====== INFORMATION ======

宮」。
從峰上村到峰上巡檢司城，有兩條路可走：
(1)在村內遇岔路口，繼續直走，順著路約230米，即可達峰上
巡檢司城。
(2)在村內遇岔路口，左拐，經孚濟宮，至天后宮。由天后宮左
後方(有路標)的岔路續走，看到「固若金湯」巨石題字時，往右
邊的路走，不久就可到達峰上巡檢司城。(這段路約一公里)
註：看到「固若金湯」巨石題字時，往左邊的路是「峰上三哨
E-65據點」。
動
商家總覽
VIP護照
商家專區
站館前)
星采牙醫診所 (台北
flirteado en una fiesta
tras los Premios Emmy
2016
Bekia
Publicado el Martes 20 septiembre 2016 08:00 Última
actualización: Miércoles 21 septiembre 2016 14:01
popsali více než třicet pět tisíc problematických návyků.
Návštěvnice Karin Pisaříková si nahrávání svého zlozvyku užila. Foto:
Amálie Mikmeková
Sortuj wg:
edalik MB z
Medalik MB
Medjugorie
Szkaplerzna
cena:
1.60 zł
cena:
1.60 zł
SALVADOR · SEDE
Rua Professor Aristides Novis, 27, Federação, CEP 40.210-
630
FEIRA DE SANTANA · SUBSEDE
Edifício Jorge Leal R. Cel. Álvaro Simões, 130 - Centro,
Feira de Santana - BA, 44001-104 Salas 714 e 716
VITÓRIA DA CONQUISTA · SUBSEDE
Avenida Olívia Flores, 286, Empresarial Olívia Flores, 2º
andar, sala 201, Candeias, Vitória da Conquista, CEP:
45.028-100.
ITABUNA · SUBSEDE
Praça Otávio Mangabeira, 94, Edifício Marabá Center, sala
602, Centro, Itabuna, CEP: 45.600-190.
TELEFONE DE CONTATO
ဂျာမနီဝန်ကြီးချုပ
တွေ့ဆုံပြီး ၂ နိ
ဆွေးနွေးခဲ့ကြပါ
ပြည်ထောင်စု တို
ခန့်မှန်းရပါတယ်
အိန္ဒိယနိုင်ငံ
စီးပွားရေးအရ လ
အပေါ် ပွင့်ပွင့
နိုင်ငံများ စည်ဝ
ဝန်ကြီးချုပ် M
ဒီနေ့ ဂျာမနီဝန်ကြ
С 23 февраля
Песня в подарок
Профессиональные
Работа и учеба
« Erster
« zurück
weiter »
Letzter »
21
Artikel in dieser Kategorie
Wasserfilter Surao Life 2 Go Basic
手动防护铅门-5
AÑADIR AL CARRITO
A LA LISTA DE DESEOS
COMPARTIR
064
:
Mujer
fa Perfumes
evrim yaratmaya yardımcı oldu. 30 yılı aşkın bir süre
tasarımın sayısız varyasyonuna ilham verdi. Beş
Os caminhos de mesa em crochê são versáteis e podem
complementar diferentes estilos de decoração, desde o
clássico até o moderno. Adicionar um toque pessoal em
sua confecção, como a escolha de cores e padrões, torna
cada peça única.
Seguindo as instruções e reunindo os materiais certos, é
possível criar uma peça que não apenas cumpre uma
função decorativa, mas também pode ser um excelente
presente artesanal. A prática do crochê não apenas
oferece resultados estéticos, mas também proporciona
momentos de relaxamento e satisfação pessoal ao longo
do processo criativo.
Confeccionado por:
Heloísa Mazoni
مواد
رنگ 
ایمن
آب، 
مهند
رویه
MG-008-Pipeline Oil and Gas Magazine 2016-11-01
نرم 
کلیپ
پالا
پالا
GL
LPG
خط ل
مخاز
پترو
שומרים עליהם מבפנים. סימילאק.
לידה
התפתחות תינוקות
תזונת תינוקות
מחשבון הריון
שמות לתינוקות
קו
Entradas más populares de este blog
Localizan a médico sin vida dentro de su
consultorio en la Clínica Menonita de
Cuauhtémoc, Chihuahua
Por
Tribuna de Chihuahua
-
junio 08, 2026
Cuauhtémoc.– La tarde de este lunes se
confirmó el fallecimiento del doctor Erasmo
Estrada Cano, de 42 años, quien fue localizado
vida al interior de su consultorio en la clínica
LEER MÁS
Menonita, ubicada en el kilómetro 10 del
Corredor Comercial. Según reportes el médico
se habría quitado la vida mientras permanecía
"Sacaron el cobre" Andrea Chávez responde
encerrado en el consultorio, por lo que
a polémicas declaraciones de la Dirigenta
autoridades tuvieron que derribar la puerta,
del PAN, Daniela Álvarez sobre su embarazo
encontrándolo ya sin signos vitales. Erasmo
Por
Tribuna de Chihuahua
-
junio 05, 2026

======

• WORK REQUEST: Top to bottom, transcribe every line above exactly.

• RESPONSE TO THIS TASK:
宮」。
從峰上村到峰上巡檢司城，有兩條路可走：
(1)在村內遇岔路口，繼續直走，順著路約230米，即可達峰上
巡檢司城。
(2)在村內遇岔路口，左拐，經孚濟宮，至天后宮。由天后宮左
後方(有路標)的岔路續走，看到「固若金湯」巨石題字時，往右
邊的路走，不久就可到達峰上巡檢司城。(這段路約一公里)
註：看到「固若金湯」巨石題字時，往左邊的路是「峰上三哨
E-65據點」。
動
商家總覽
VIP護照
商家專區
站館前)
星采牙醫診所 (台北
flirteado en una fiesta
tras los Premios Emmy
2016
Bekia
Publicado el Martes 20 septiembre 2016 08:00 Última
actualización: Miércoles 21 septiembre 2016 14:01
popsali více než třicet pět tisíc problematických návyků.
Návštěvnice Karin Pisaříková si nahrávání svého zlozvyku užila. Foto:
Amálie Mikmeková
Sortuj wg:
edalik MB z
Medalik MB
Medjugorie
Szkaplerzna
cena:
1.60 zł
cena:
1.60 zł
SALVADOR · SEDE
Rua Professor Aristides Novis, 27, Federação, CEP 40.210-
630
FEIRA DE SANTANA · SUBSEDE
Edifício Jorge Leal R. Cel. Álvaro Simões, 130 - Centro,
Feira de Santana - BA, 44001-104 Salas 714 e 716
VITÓRIA DA CONQUISTA · SUBSEDE
Avenida Olívia Flores, 286, Empresarial Olívia Flores, 2º
andar, sala 201, Candeias, Vitória da Conquista, CEP:
45.028-100.
ITABUNA · SUBSEDE
Praça Otávio Mangabeira, 94, Edifício Marabá Center, sala
602, Centro, Itabuna, CEP: 45.600-190.
TELEFONE DE CONTATO
ဂျာမနီဝန်ကြီးချုပ
တွေ့ဆုံပြီး ၂ နိ
ဆွေးနွေးခဲ့ကြပါ
ပြည်ထောင်စု တို
ခန့်မှန်းရပါတယ်
အိန္ဒိယနိုင်ငံ
စီးပွားရေးအရ လ
အပေါ် ပွင့်ပွင့
နိုင်ငံများ စည်ဝ
ဝန်ကြီးချုပ် M
ဒီနေ့ ဂျာမနီဝန်ကြ
С 23 февраля
Песня в подарок
Профессиональные
Работа и учеба
« Erster
« zurück
weiter »
Letzter »
21
Artikel in dieser Kategorie
Wasserfilter Surao Life 2 Go Basic
手动防护铅门-5
AÑADIR AL CARRITO
A LA LISTA DE DESEOS
COMPARTIR
064
:
Mujer
fa Perfumes
evrim yaratmaya yardımcı oldu. 30 yılı aşkın bir süre
tasarımın sayısız varyasyonuna ilham verdi. Beş
Os caminhos de mesa em crochê são versáteis e podem
complementar diferentes estilos de decoração, desde o
clássico até o moderno. Adicionar um toque pessoal em
sua confecção, como a escolha de cores e padrões, torna
cada peça única.
Seguindo as instruções e reunindo os materiais certos, é
possível criar uma peça que não apenas cumpre uma
função decorativa, mas também pode ser um excelente
presente artesanal. A prática do crochê não apenas
oferece resultados estéticos, mas também proporciona
momentos de relaxamento e satisfação pessoal ao longo
do processo criativo.
Confeccionado por:
Heloísa Mazoni
مواد
رنگ 
ایمن
آب، 
مهند
رویه
MG-008-Pipeline Oil and Gas Magazine 2016-11-01
نرم 
کلیپ
پالا
پالا
GL
LPG
خط ل
مخاز
پترو
שומרים עליהם מבפנים. סימילאק.
לידה
התפתחות תינוקות
תזונת תינוקות
מחשבון הריון
שמות לתינוקות
קו
Entradas más populares de este blog
Localizan a médico sin vida dentro de su
consultorio en la Clínica Menonita de
Cuauhtémoc, Chihuahua
Por
Tribuna de Chihuahua
-
junio 08, 2026
Cuauhtémoc.– La tarde de este lunes se
confirmó el fallecimiento del doctor Erasmo
Estrada Cano, de 42 años, quien fue localizado
vida al interior de su consultorio en la clínica
LEER MÁS
Menonita, ubicada en el kilómetro 10 del
Corredor Comercial. Según reportes el médico
se habría quitado la vida mientras permanecía
"Sacaron el cobre" Andrea Chávez responde
encerrado en el consultorio, por lo que
a polémicas declaraciones de la Dirigenta
autoridades tuvieron que derribar la puerta,
del PAN, Daniela Álvarez sobre su embarazo
encontrándolo ya sin signos vitales. Erasmo
Por
Tribuna de Chihuahua
-
junio 05, 2026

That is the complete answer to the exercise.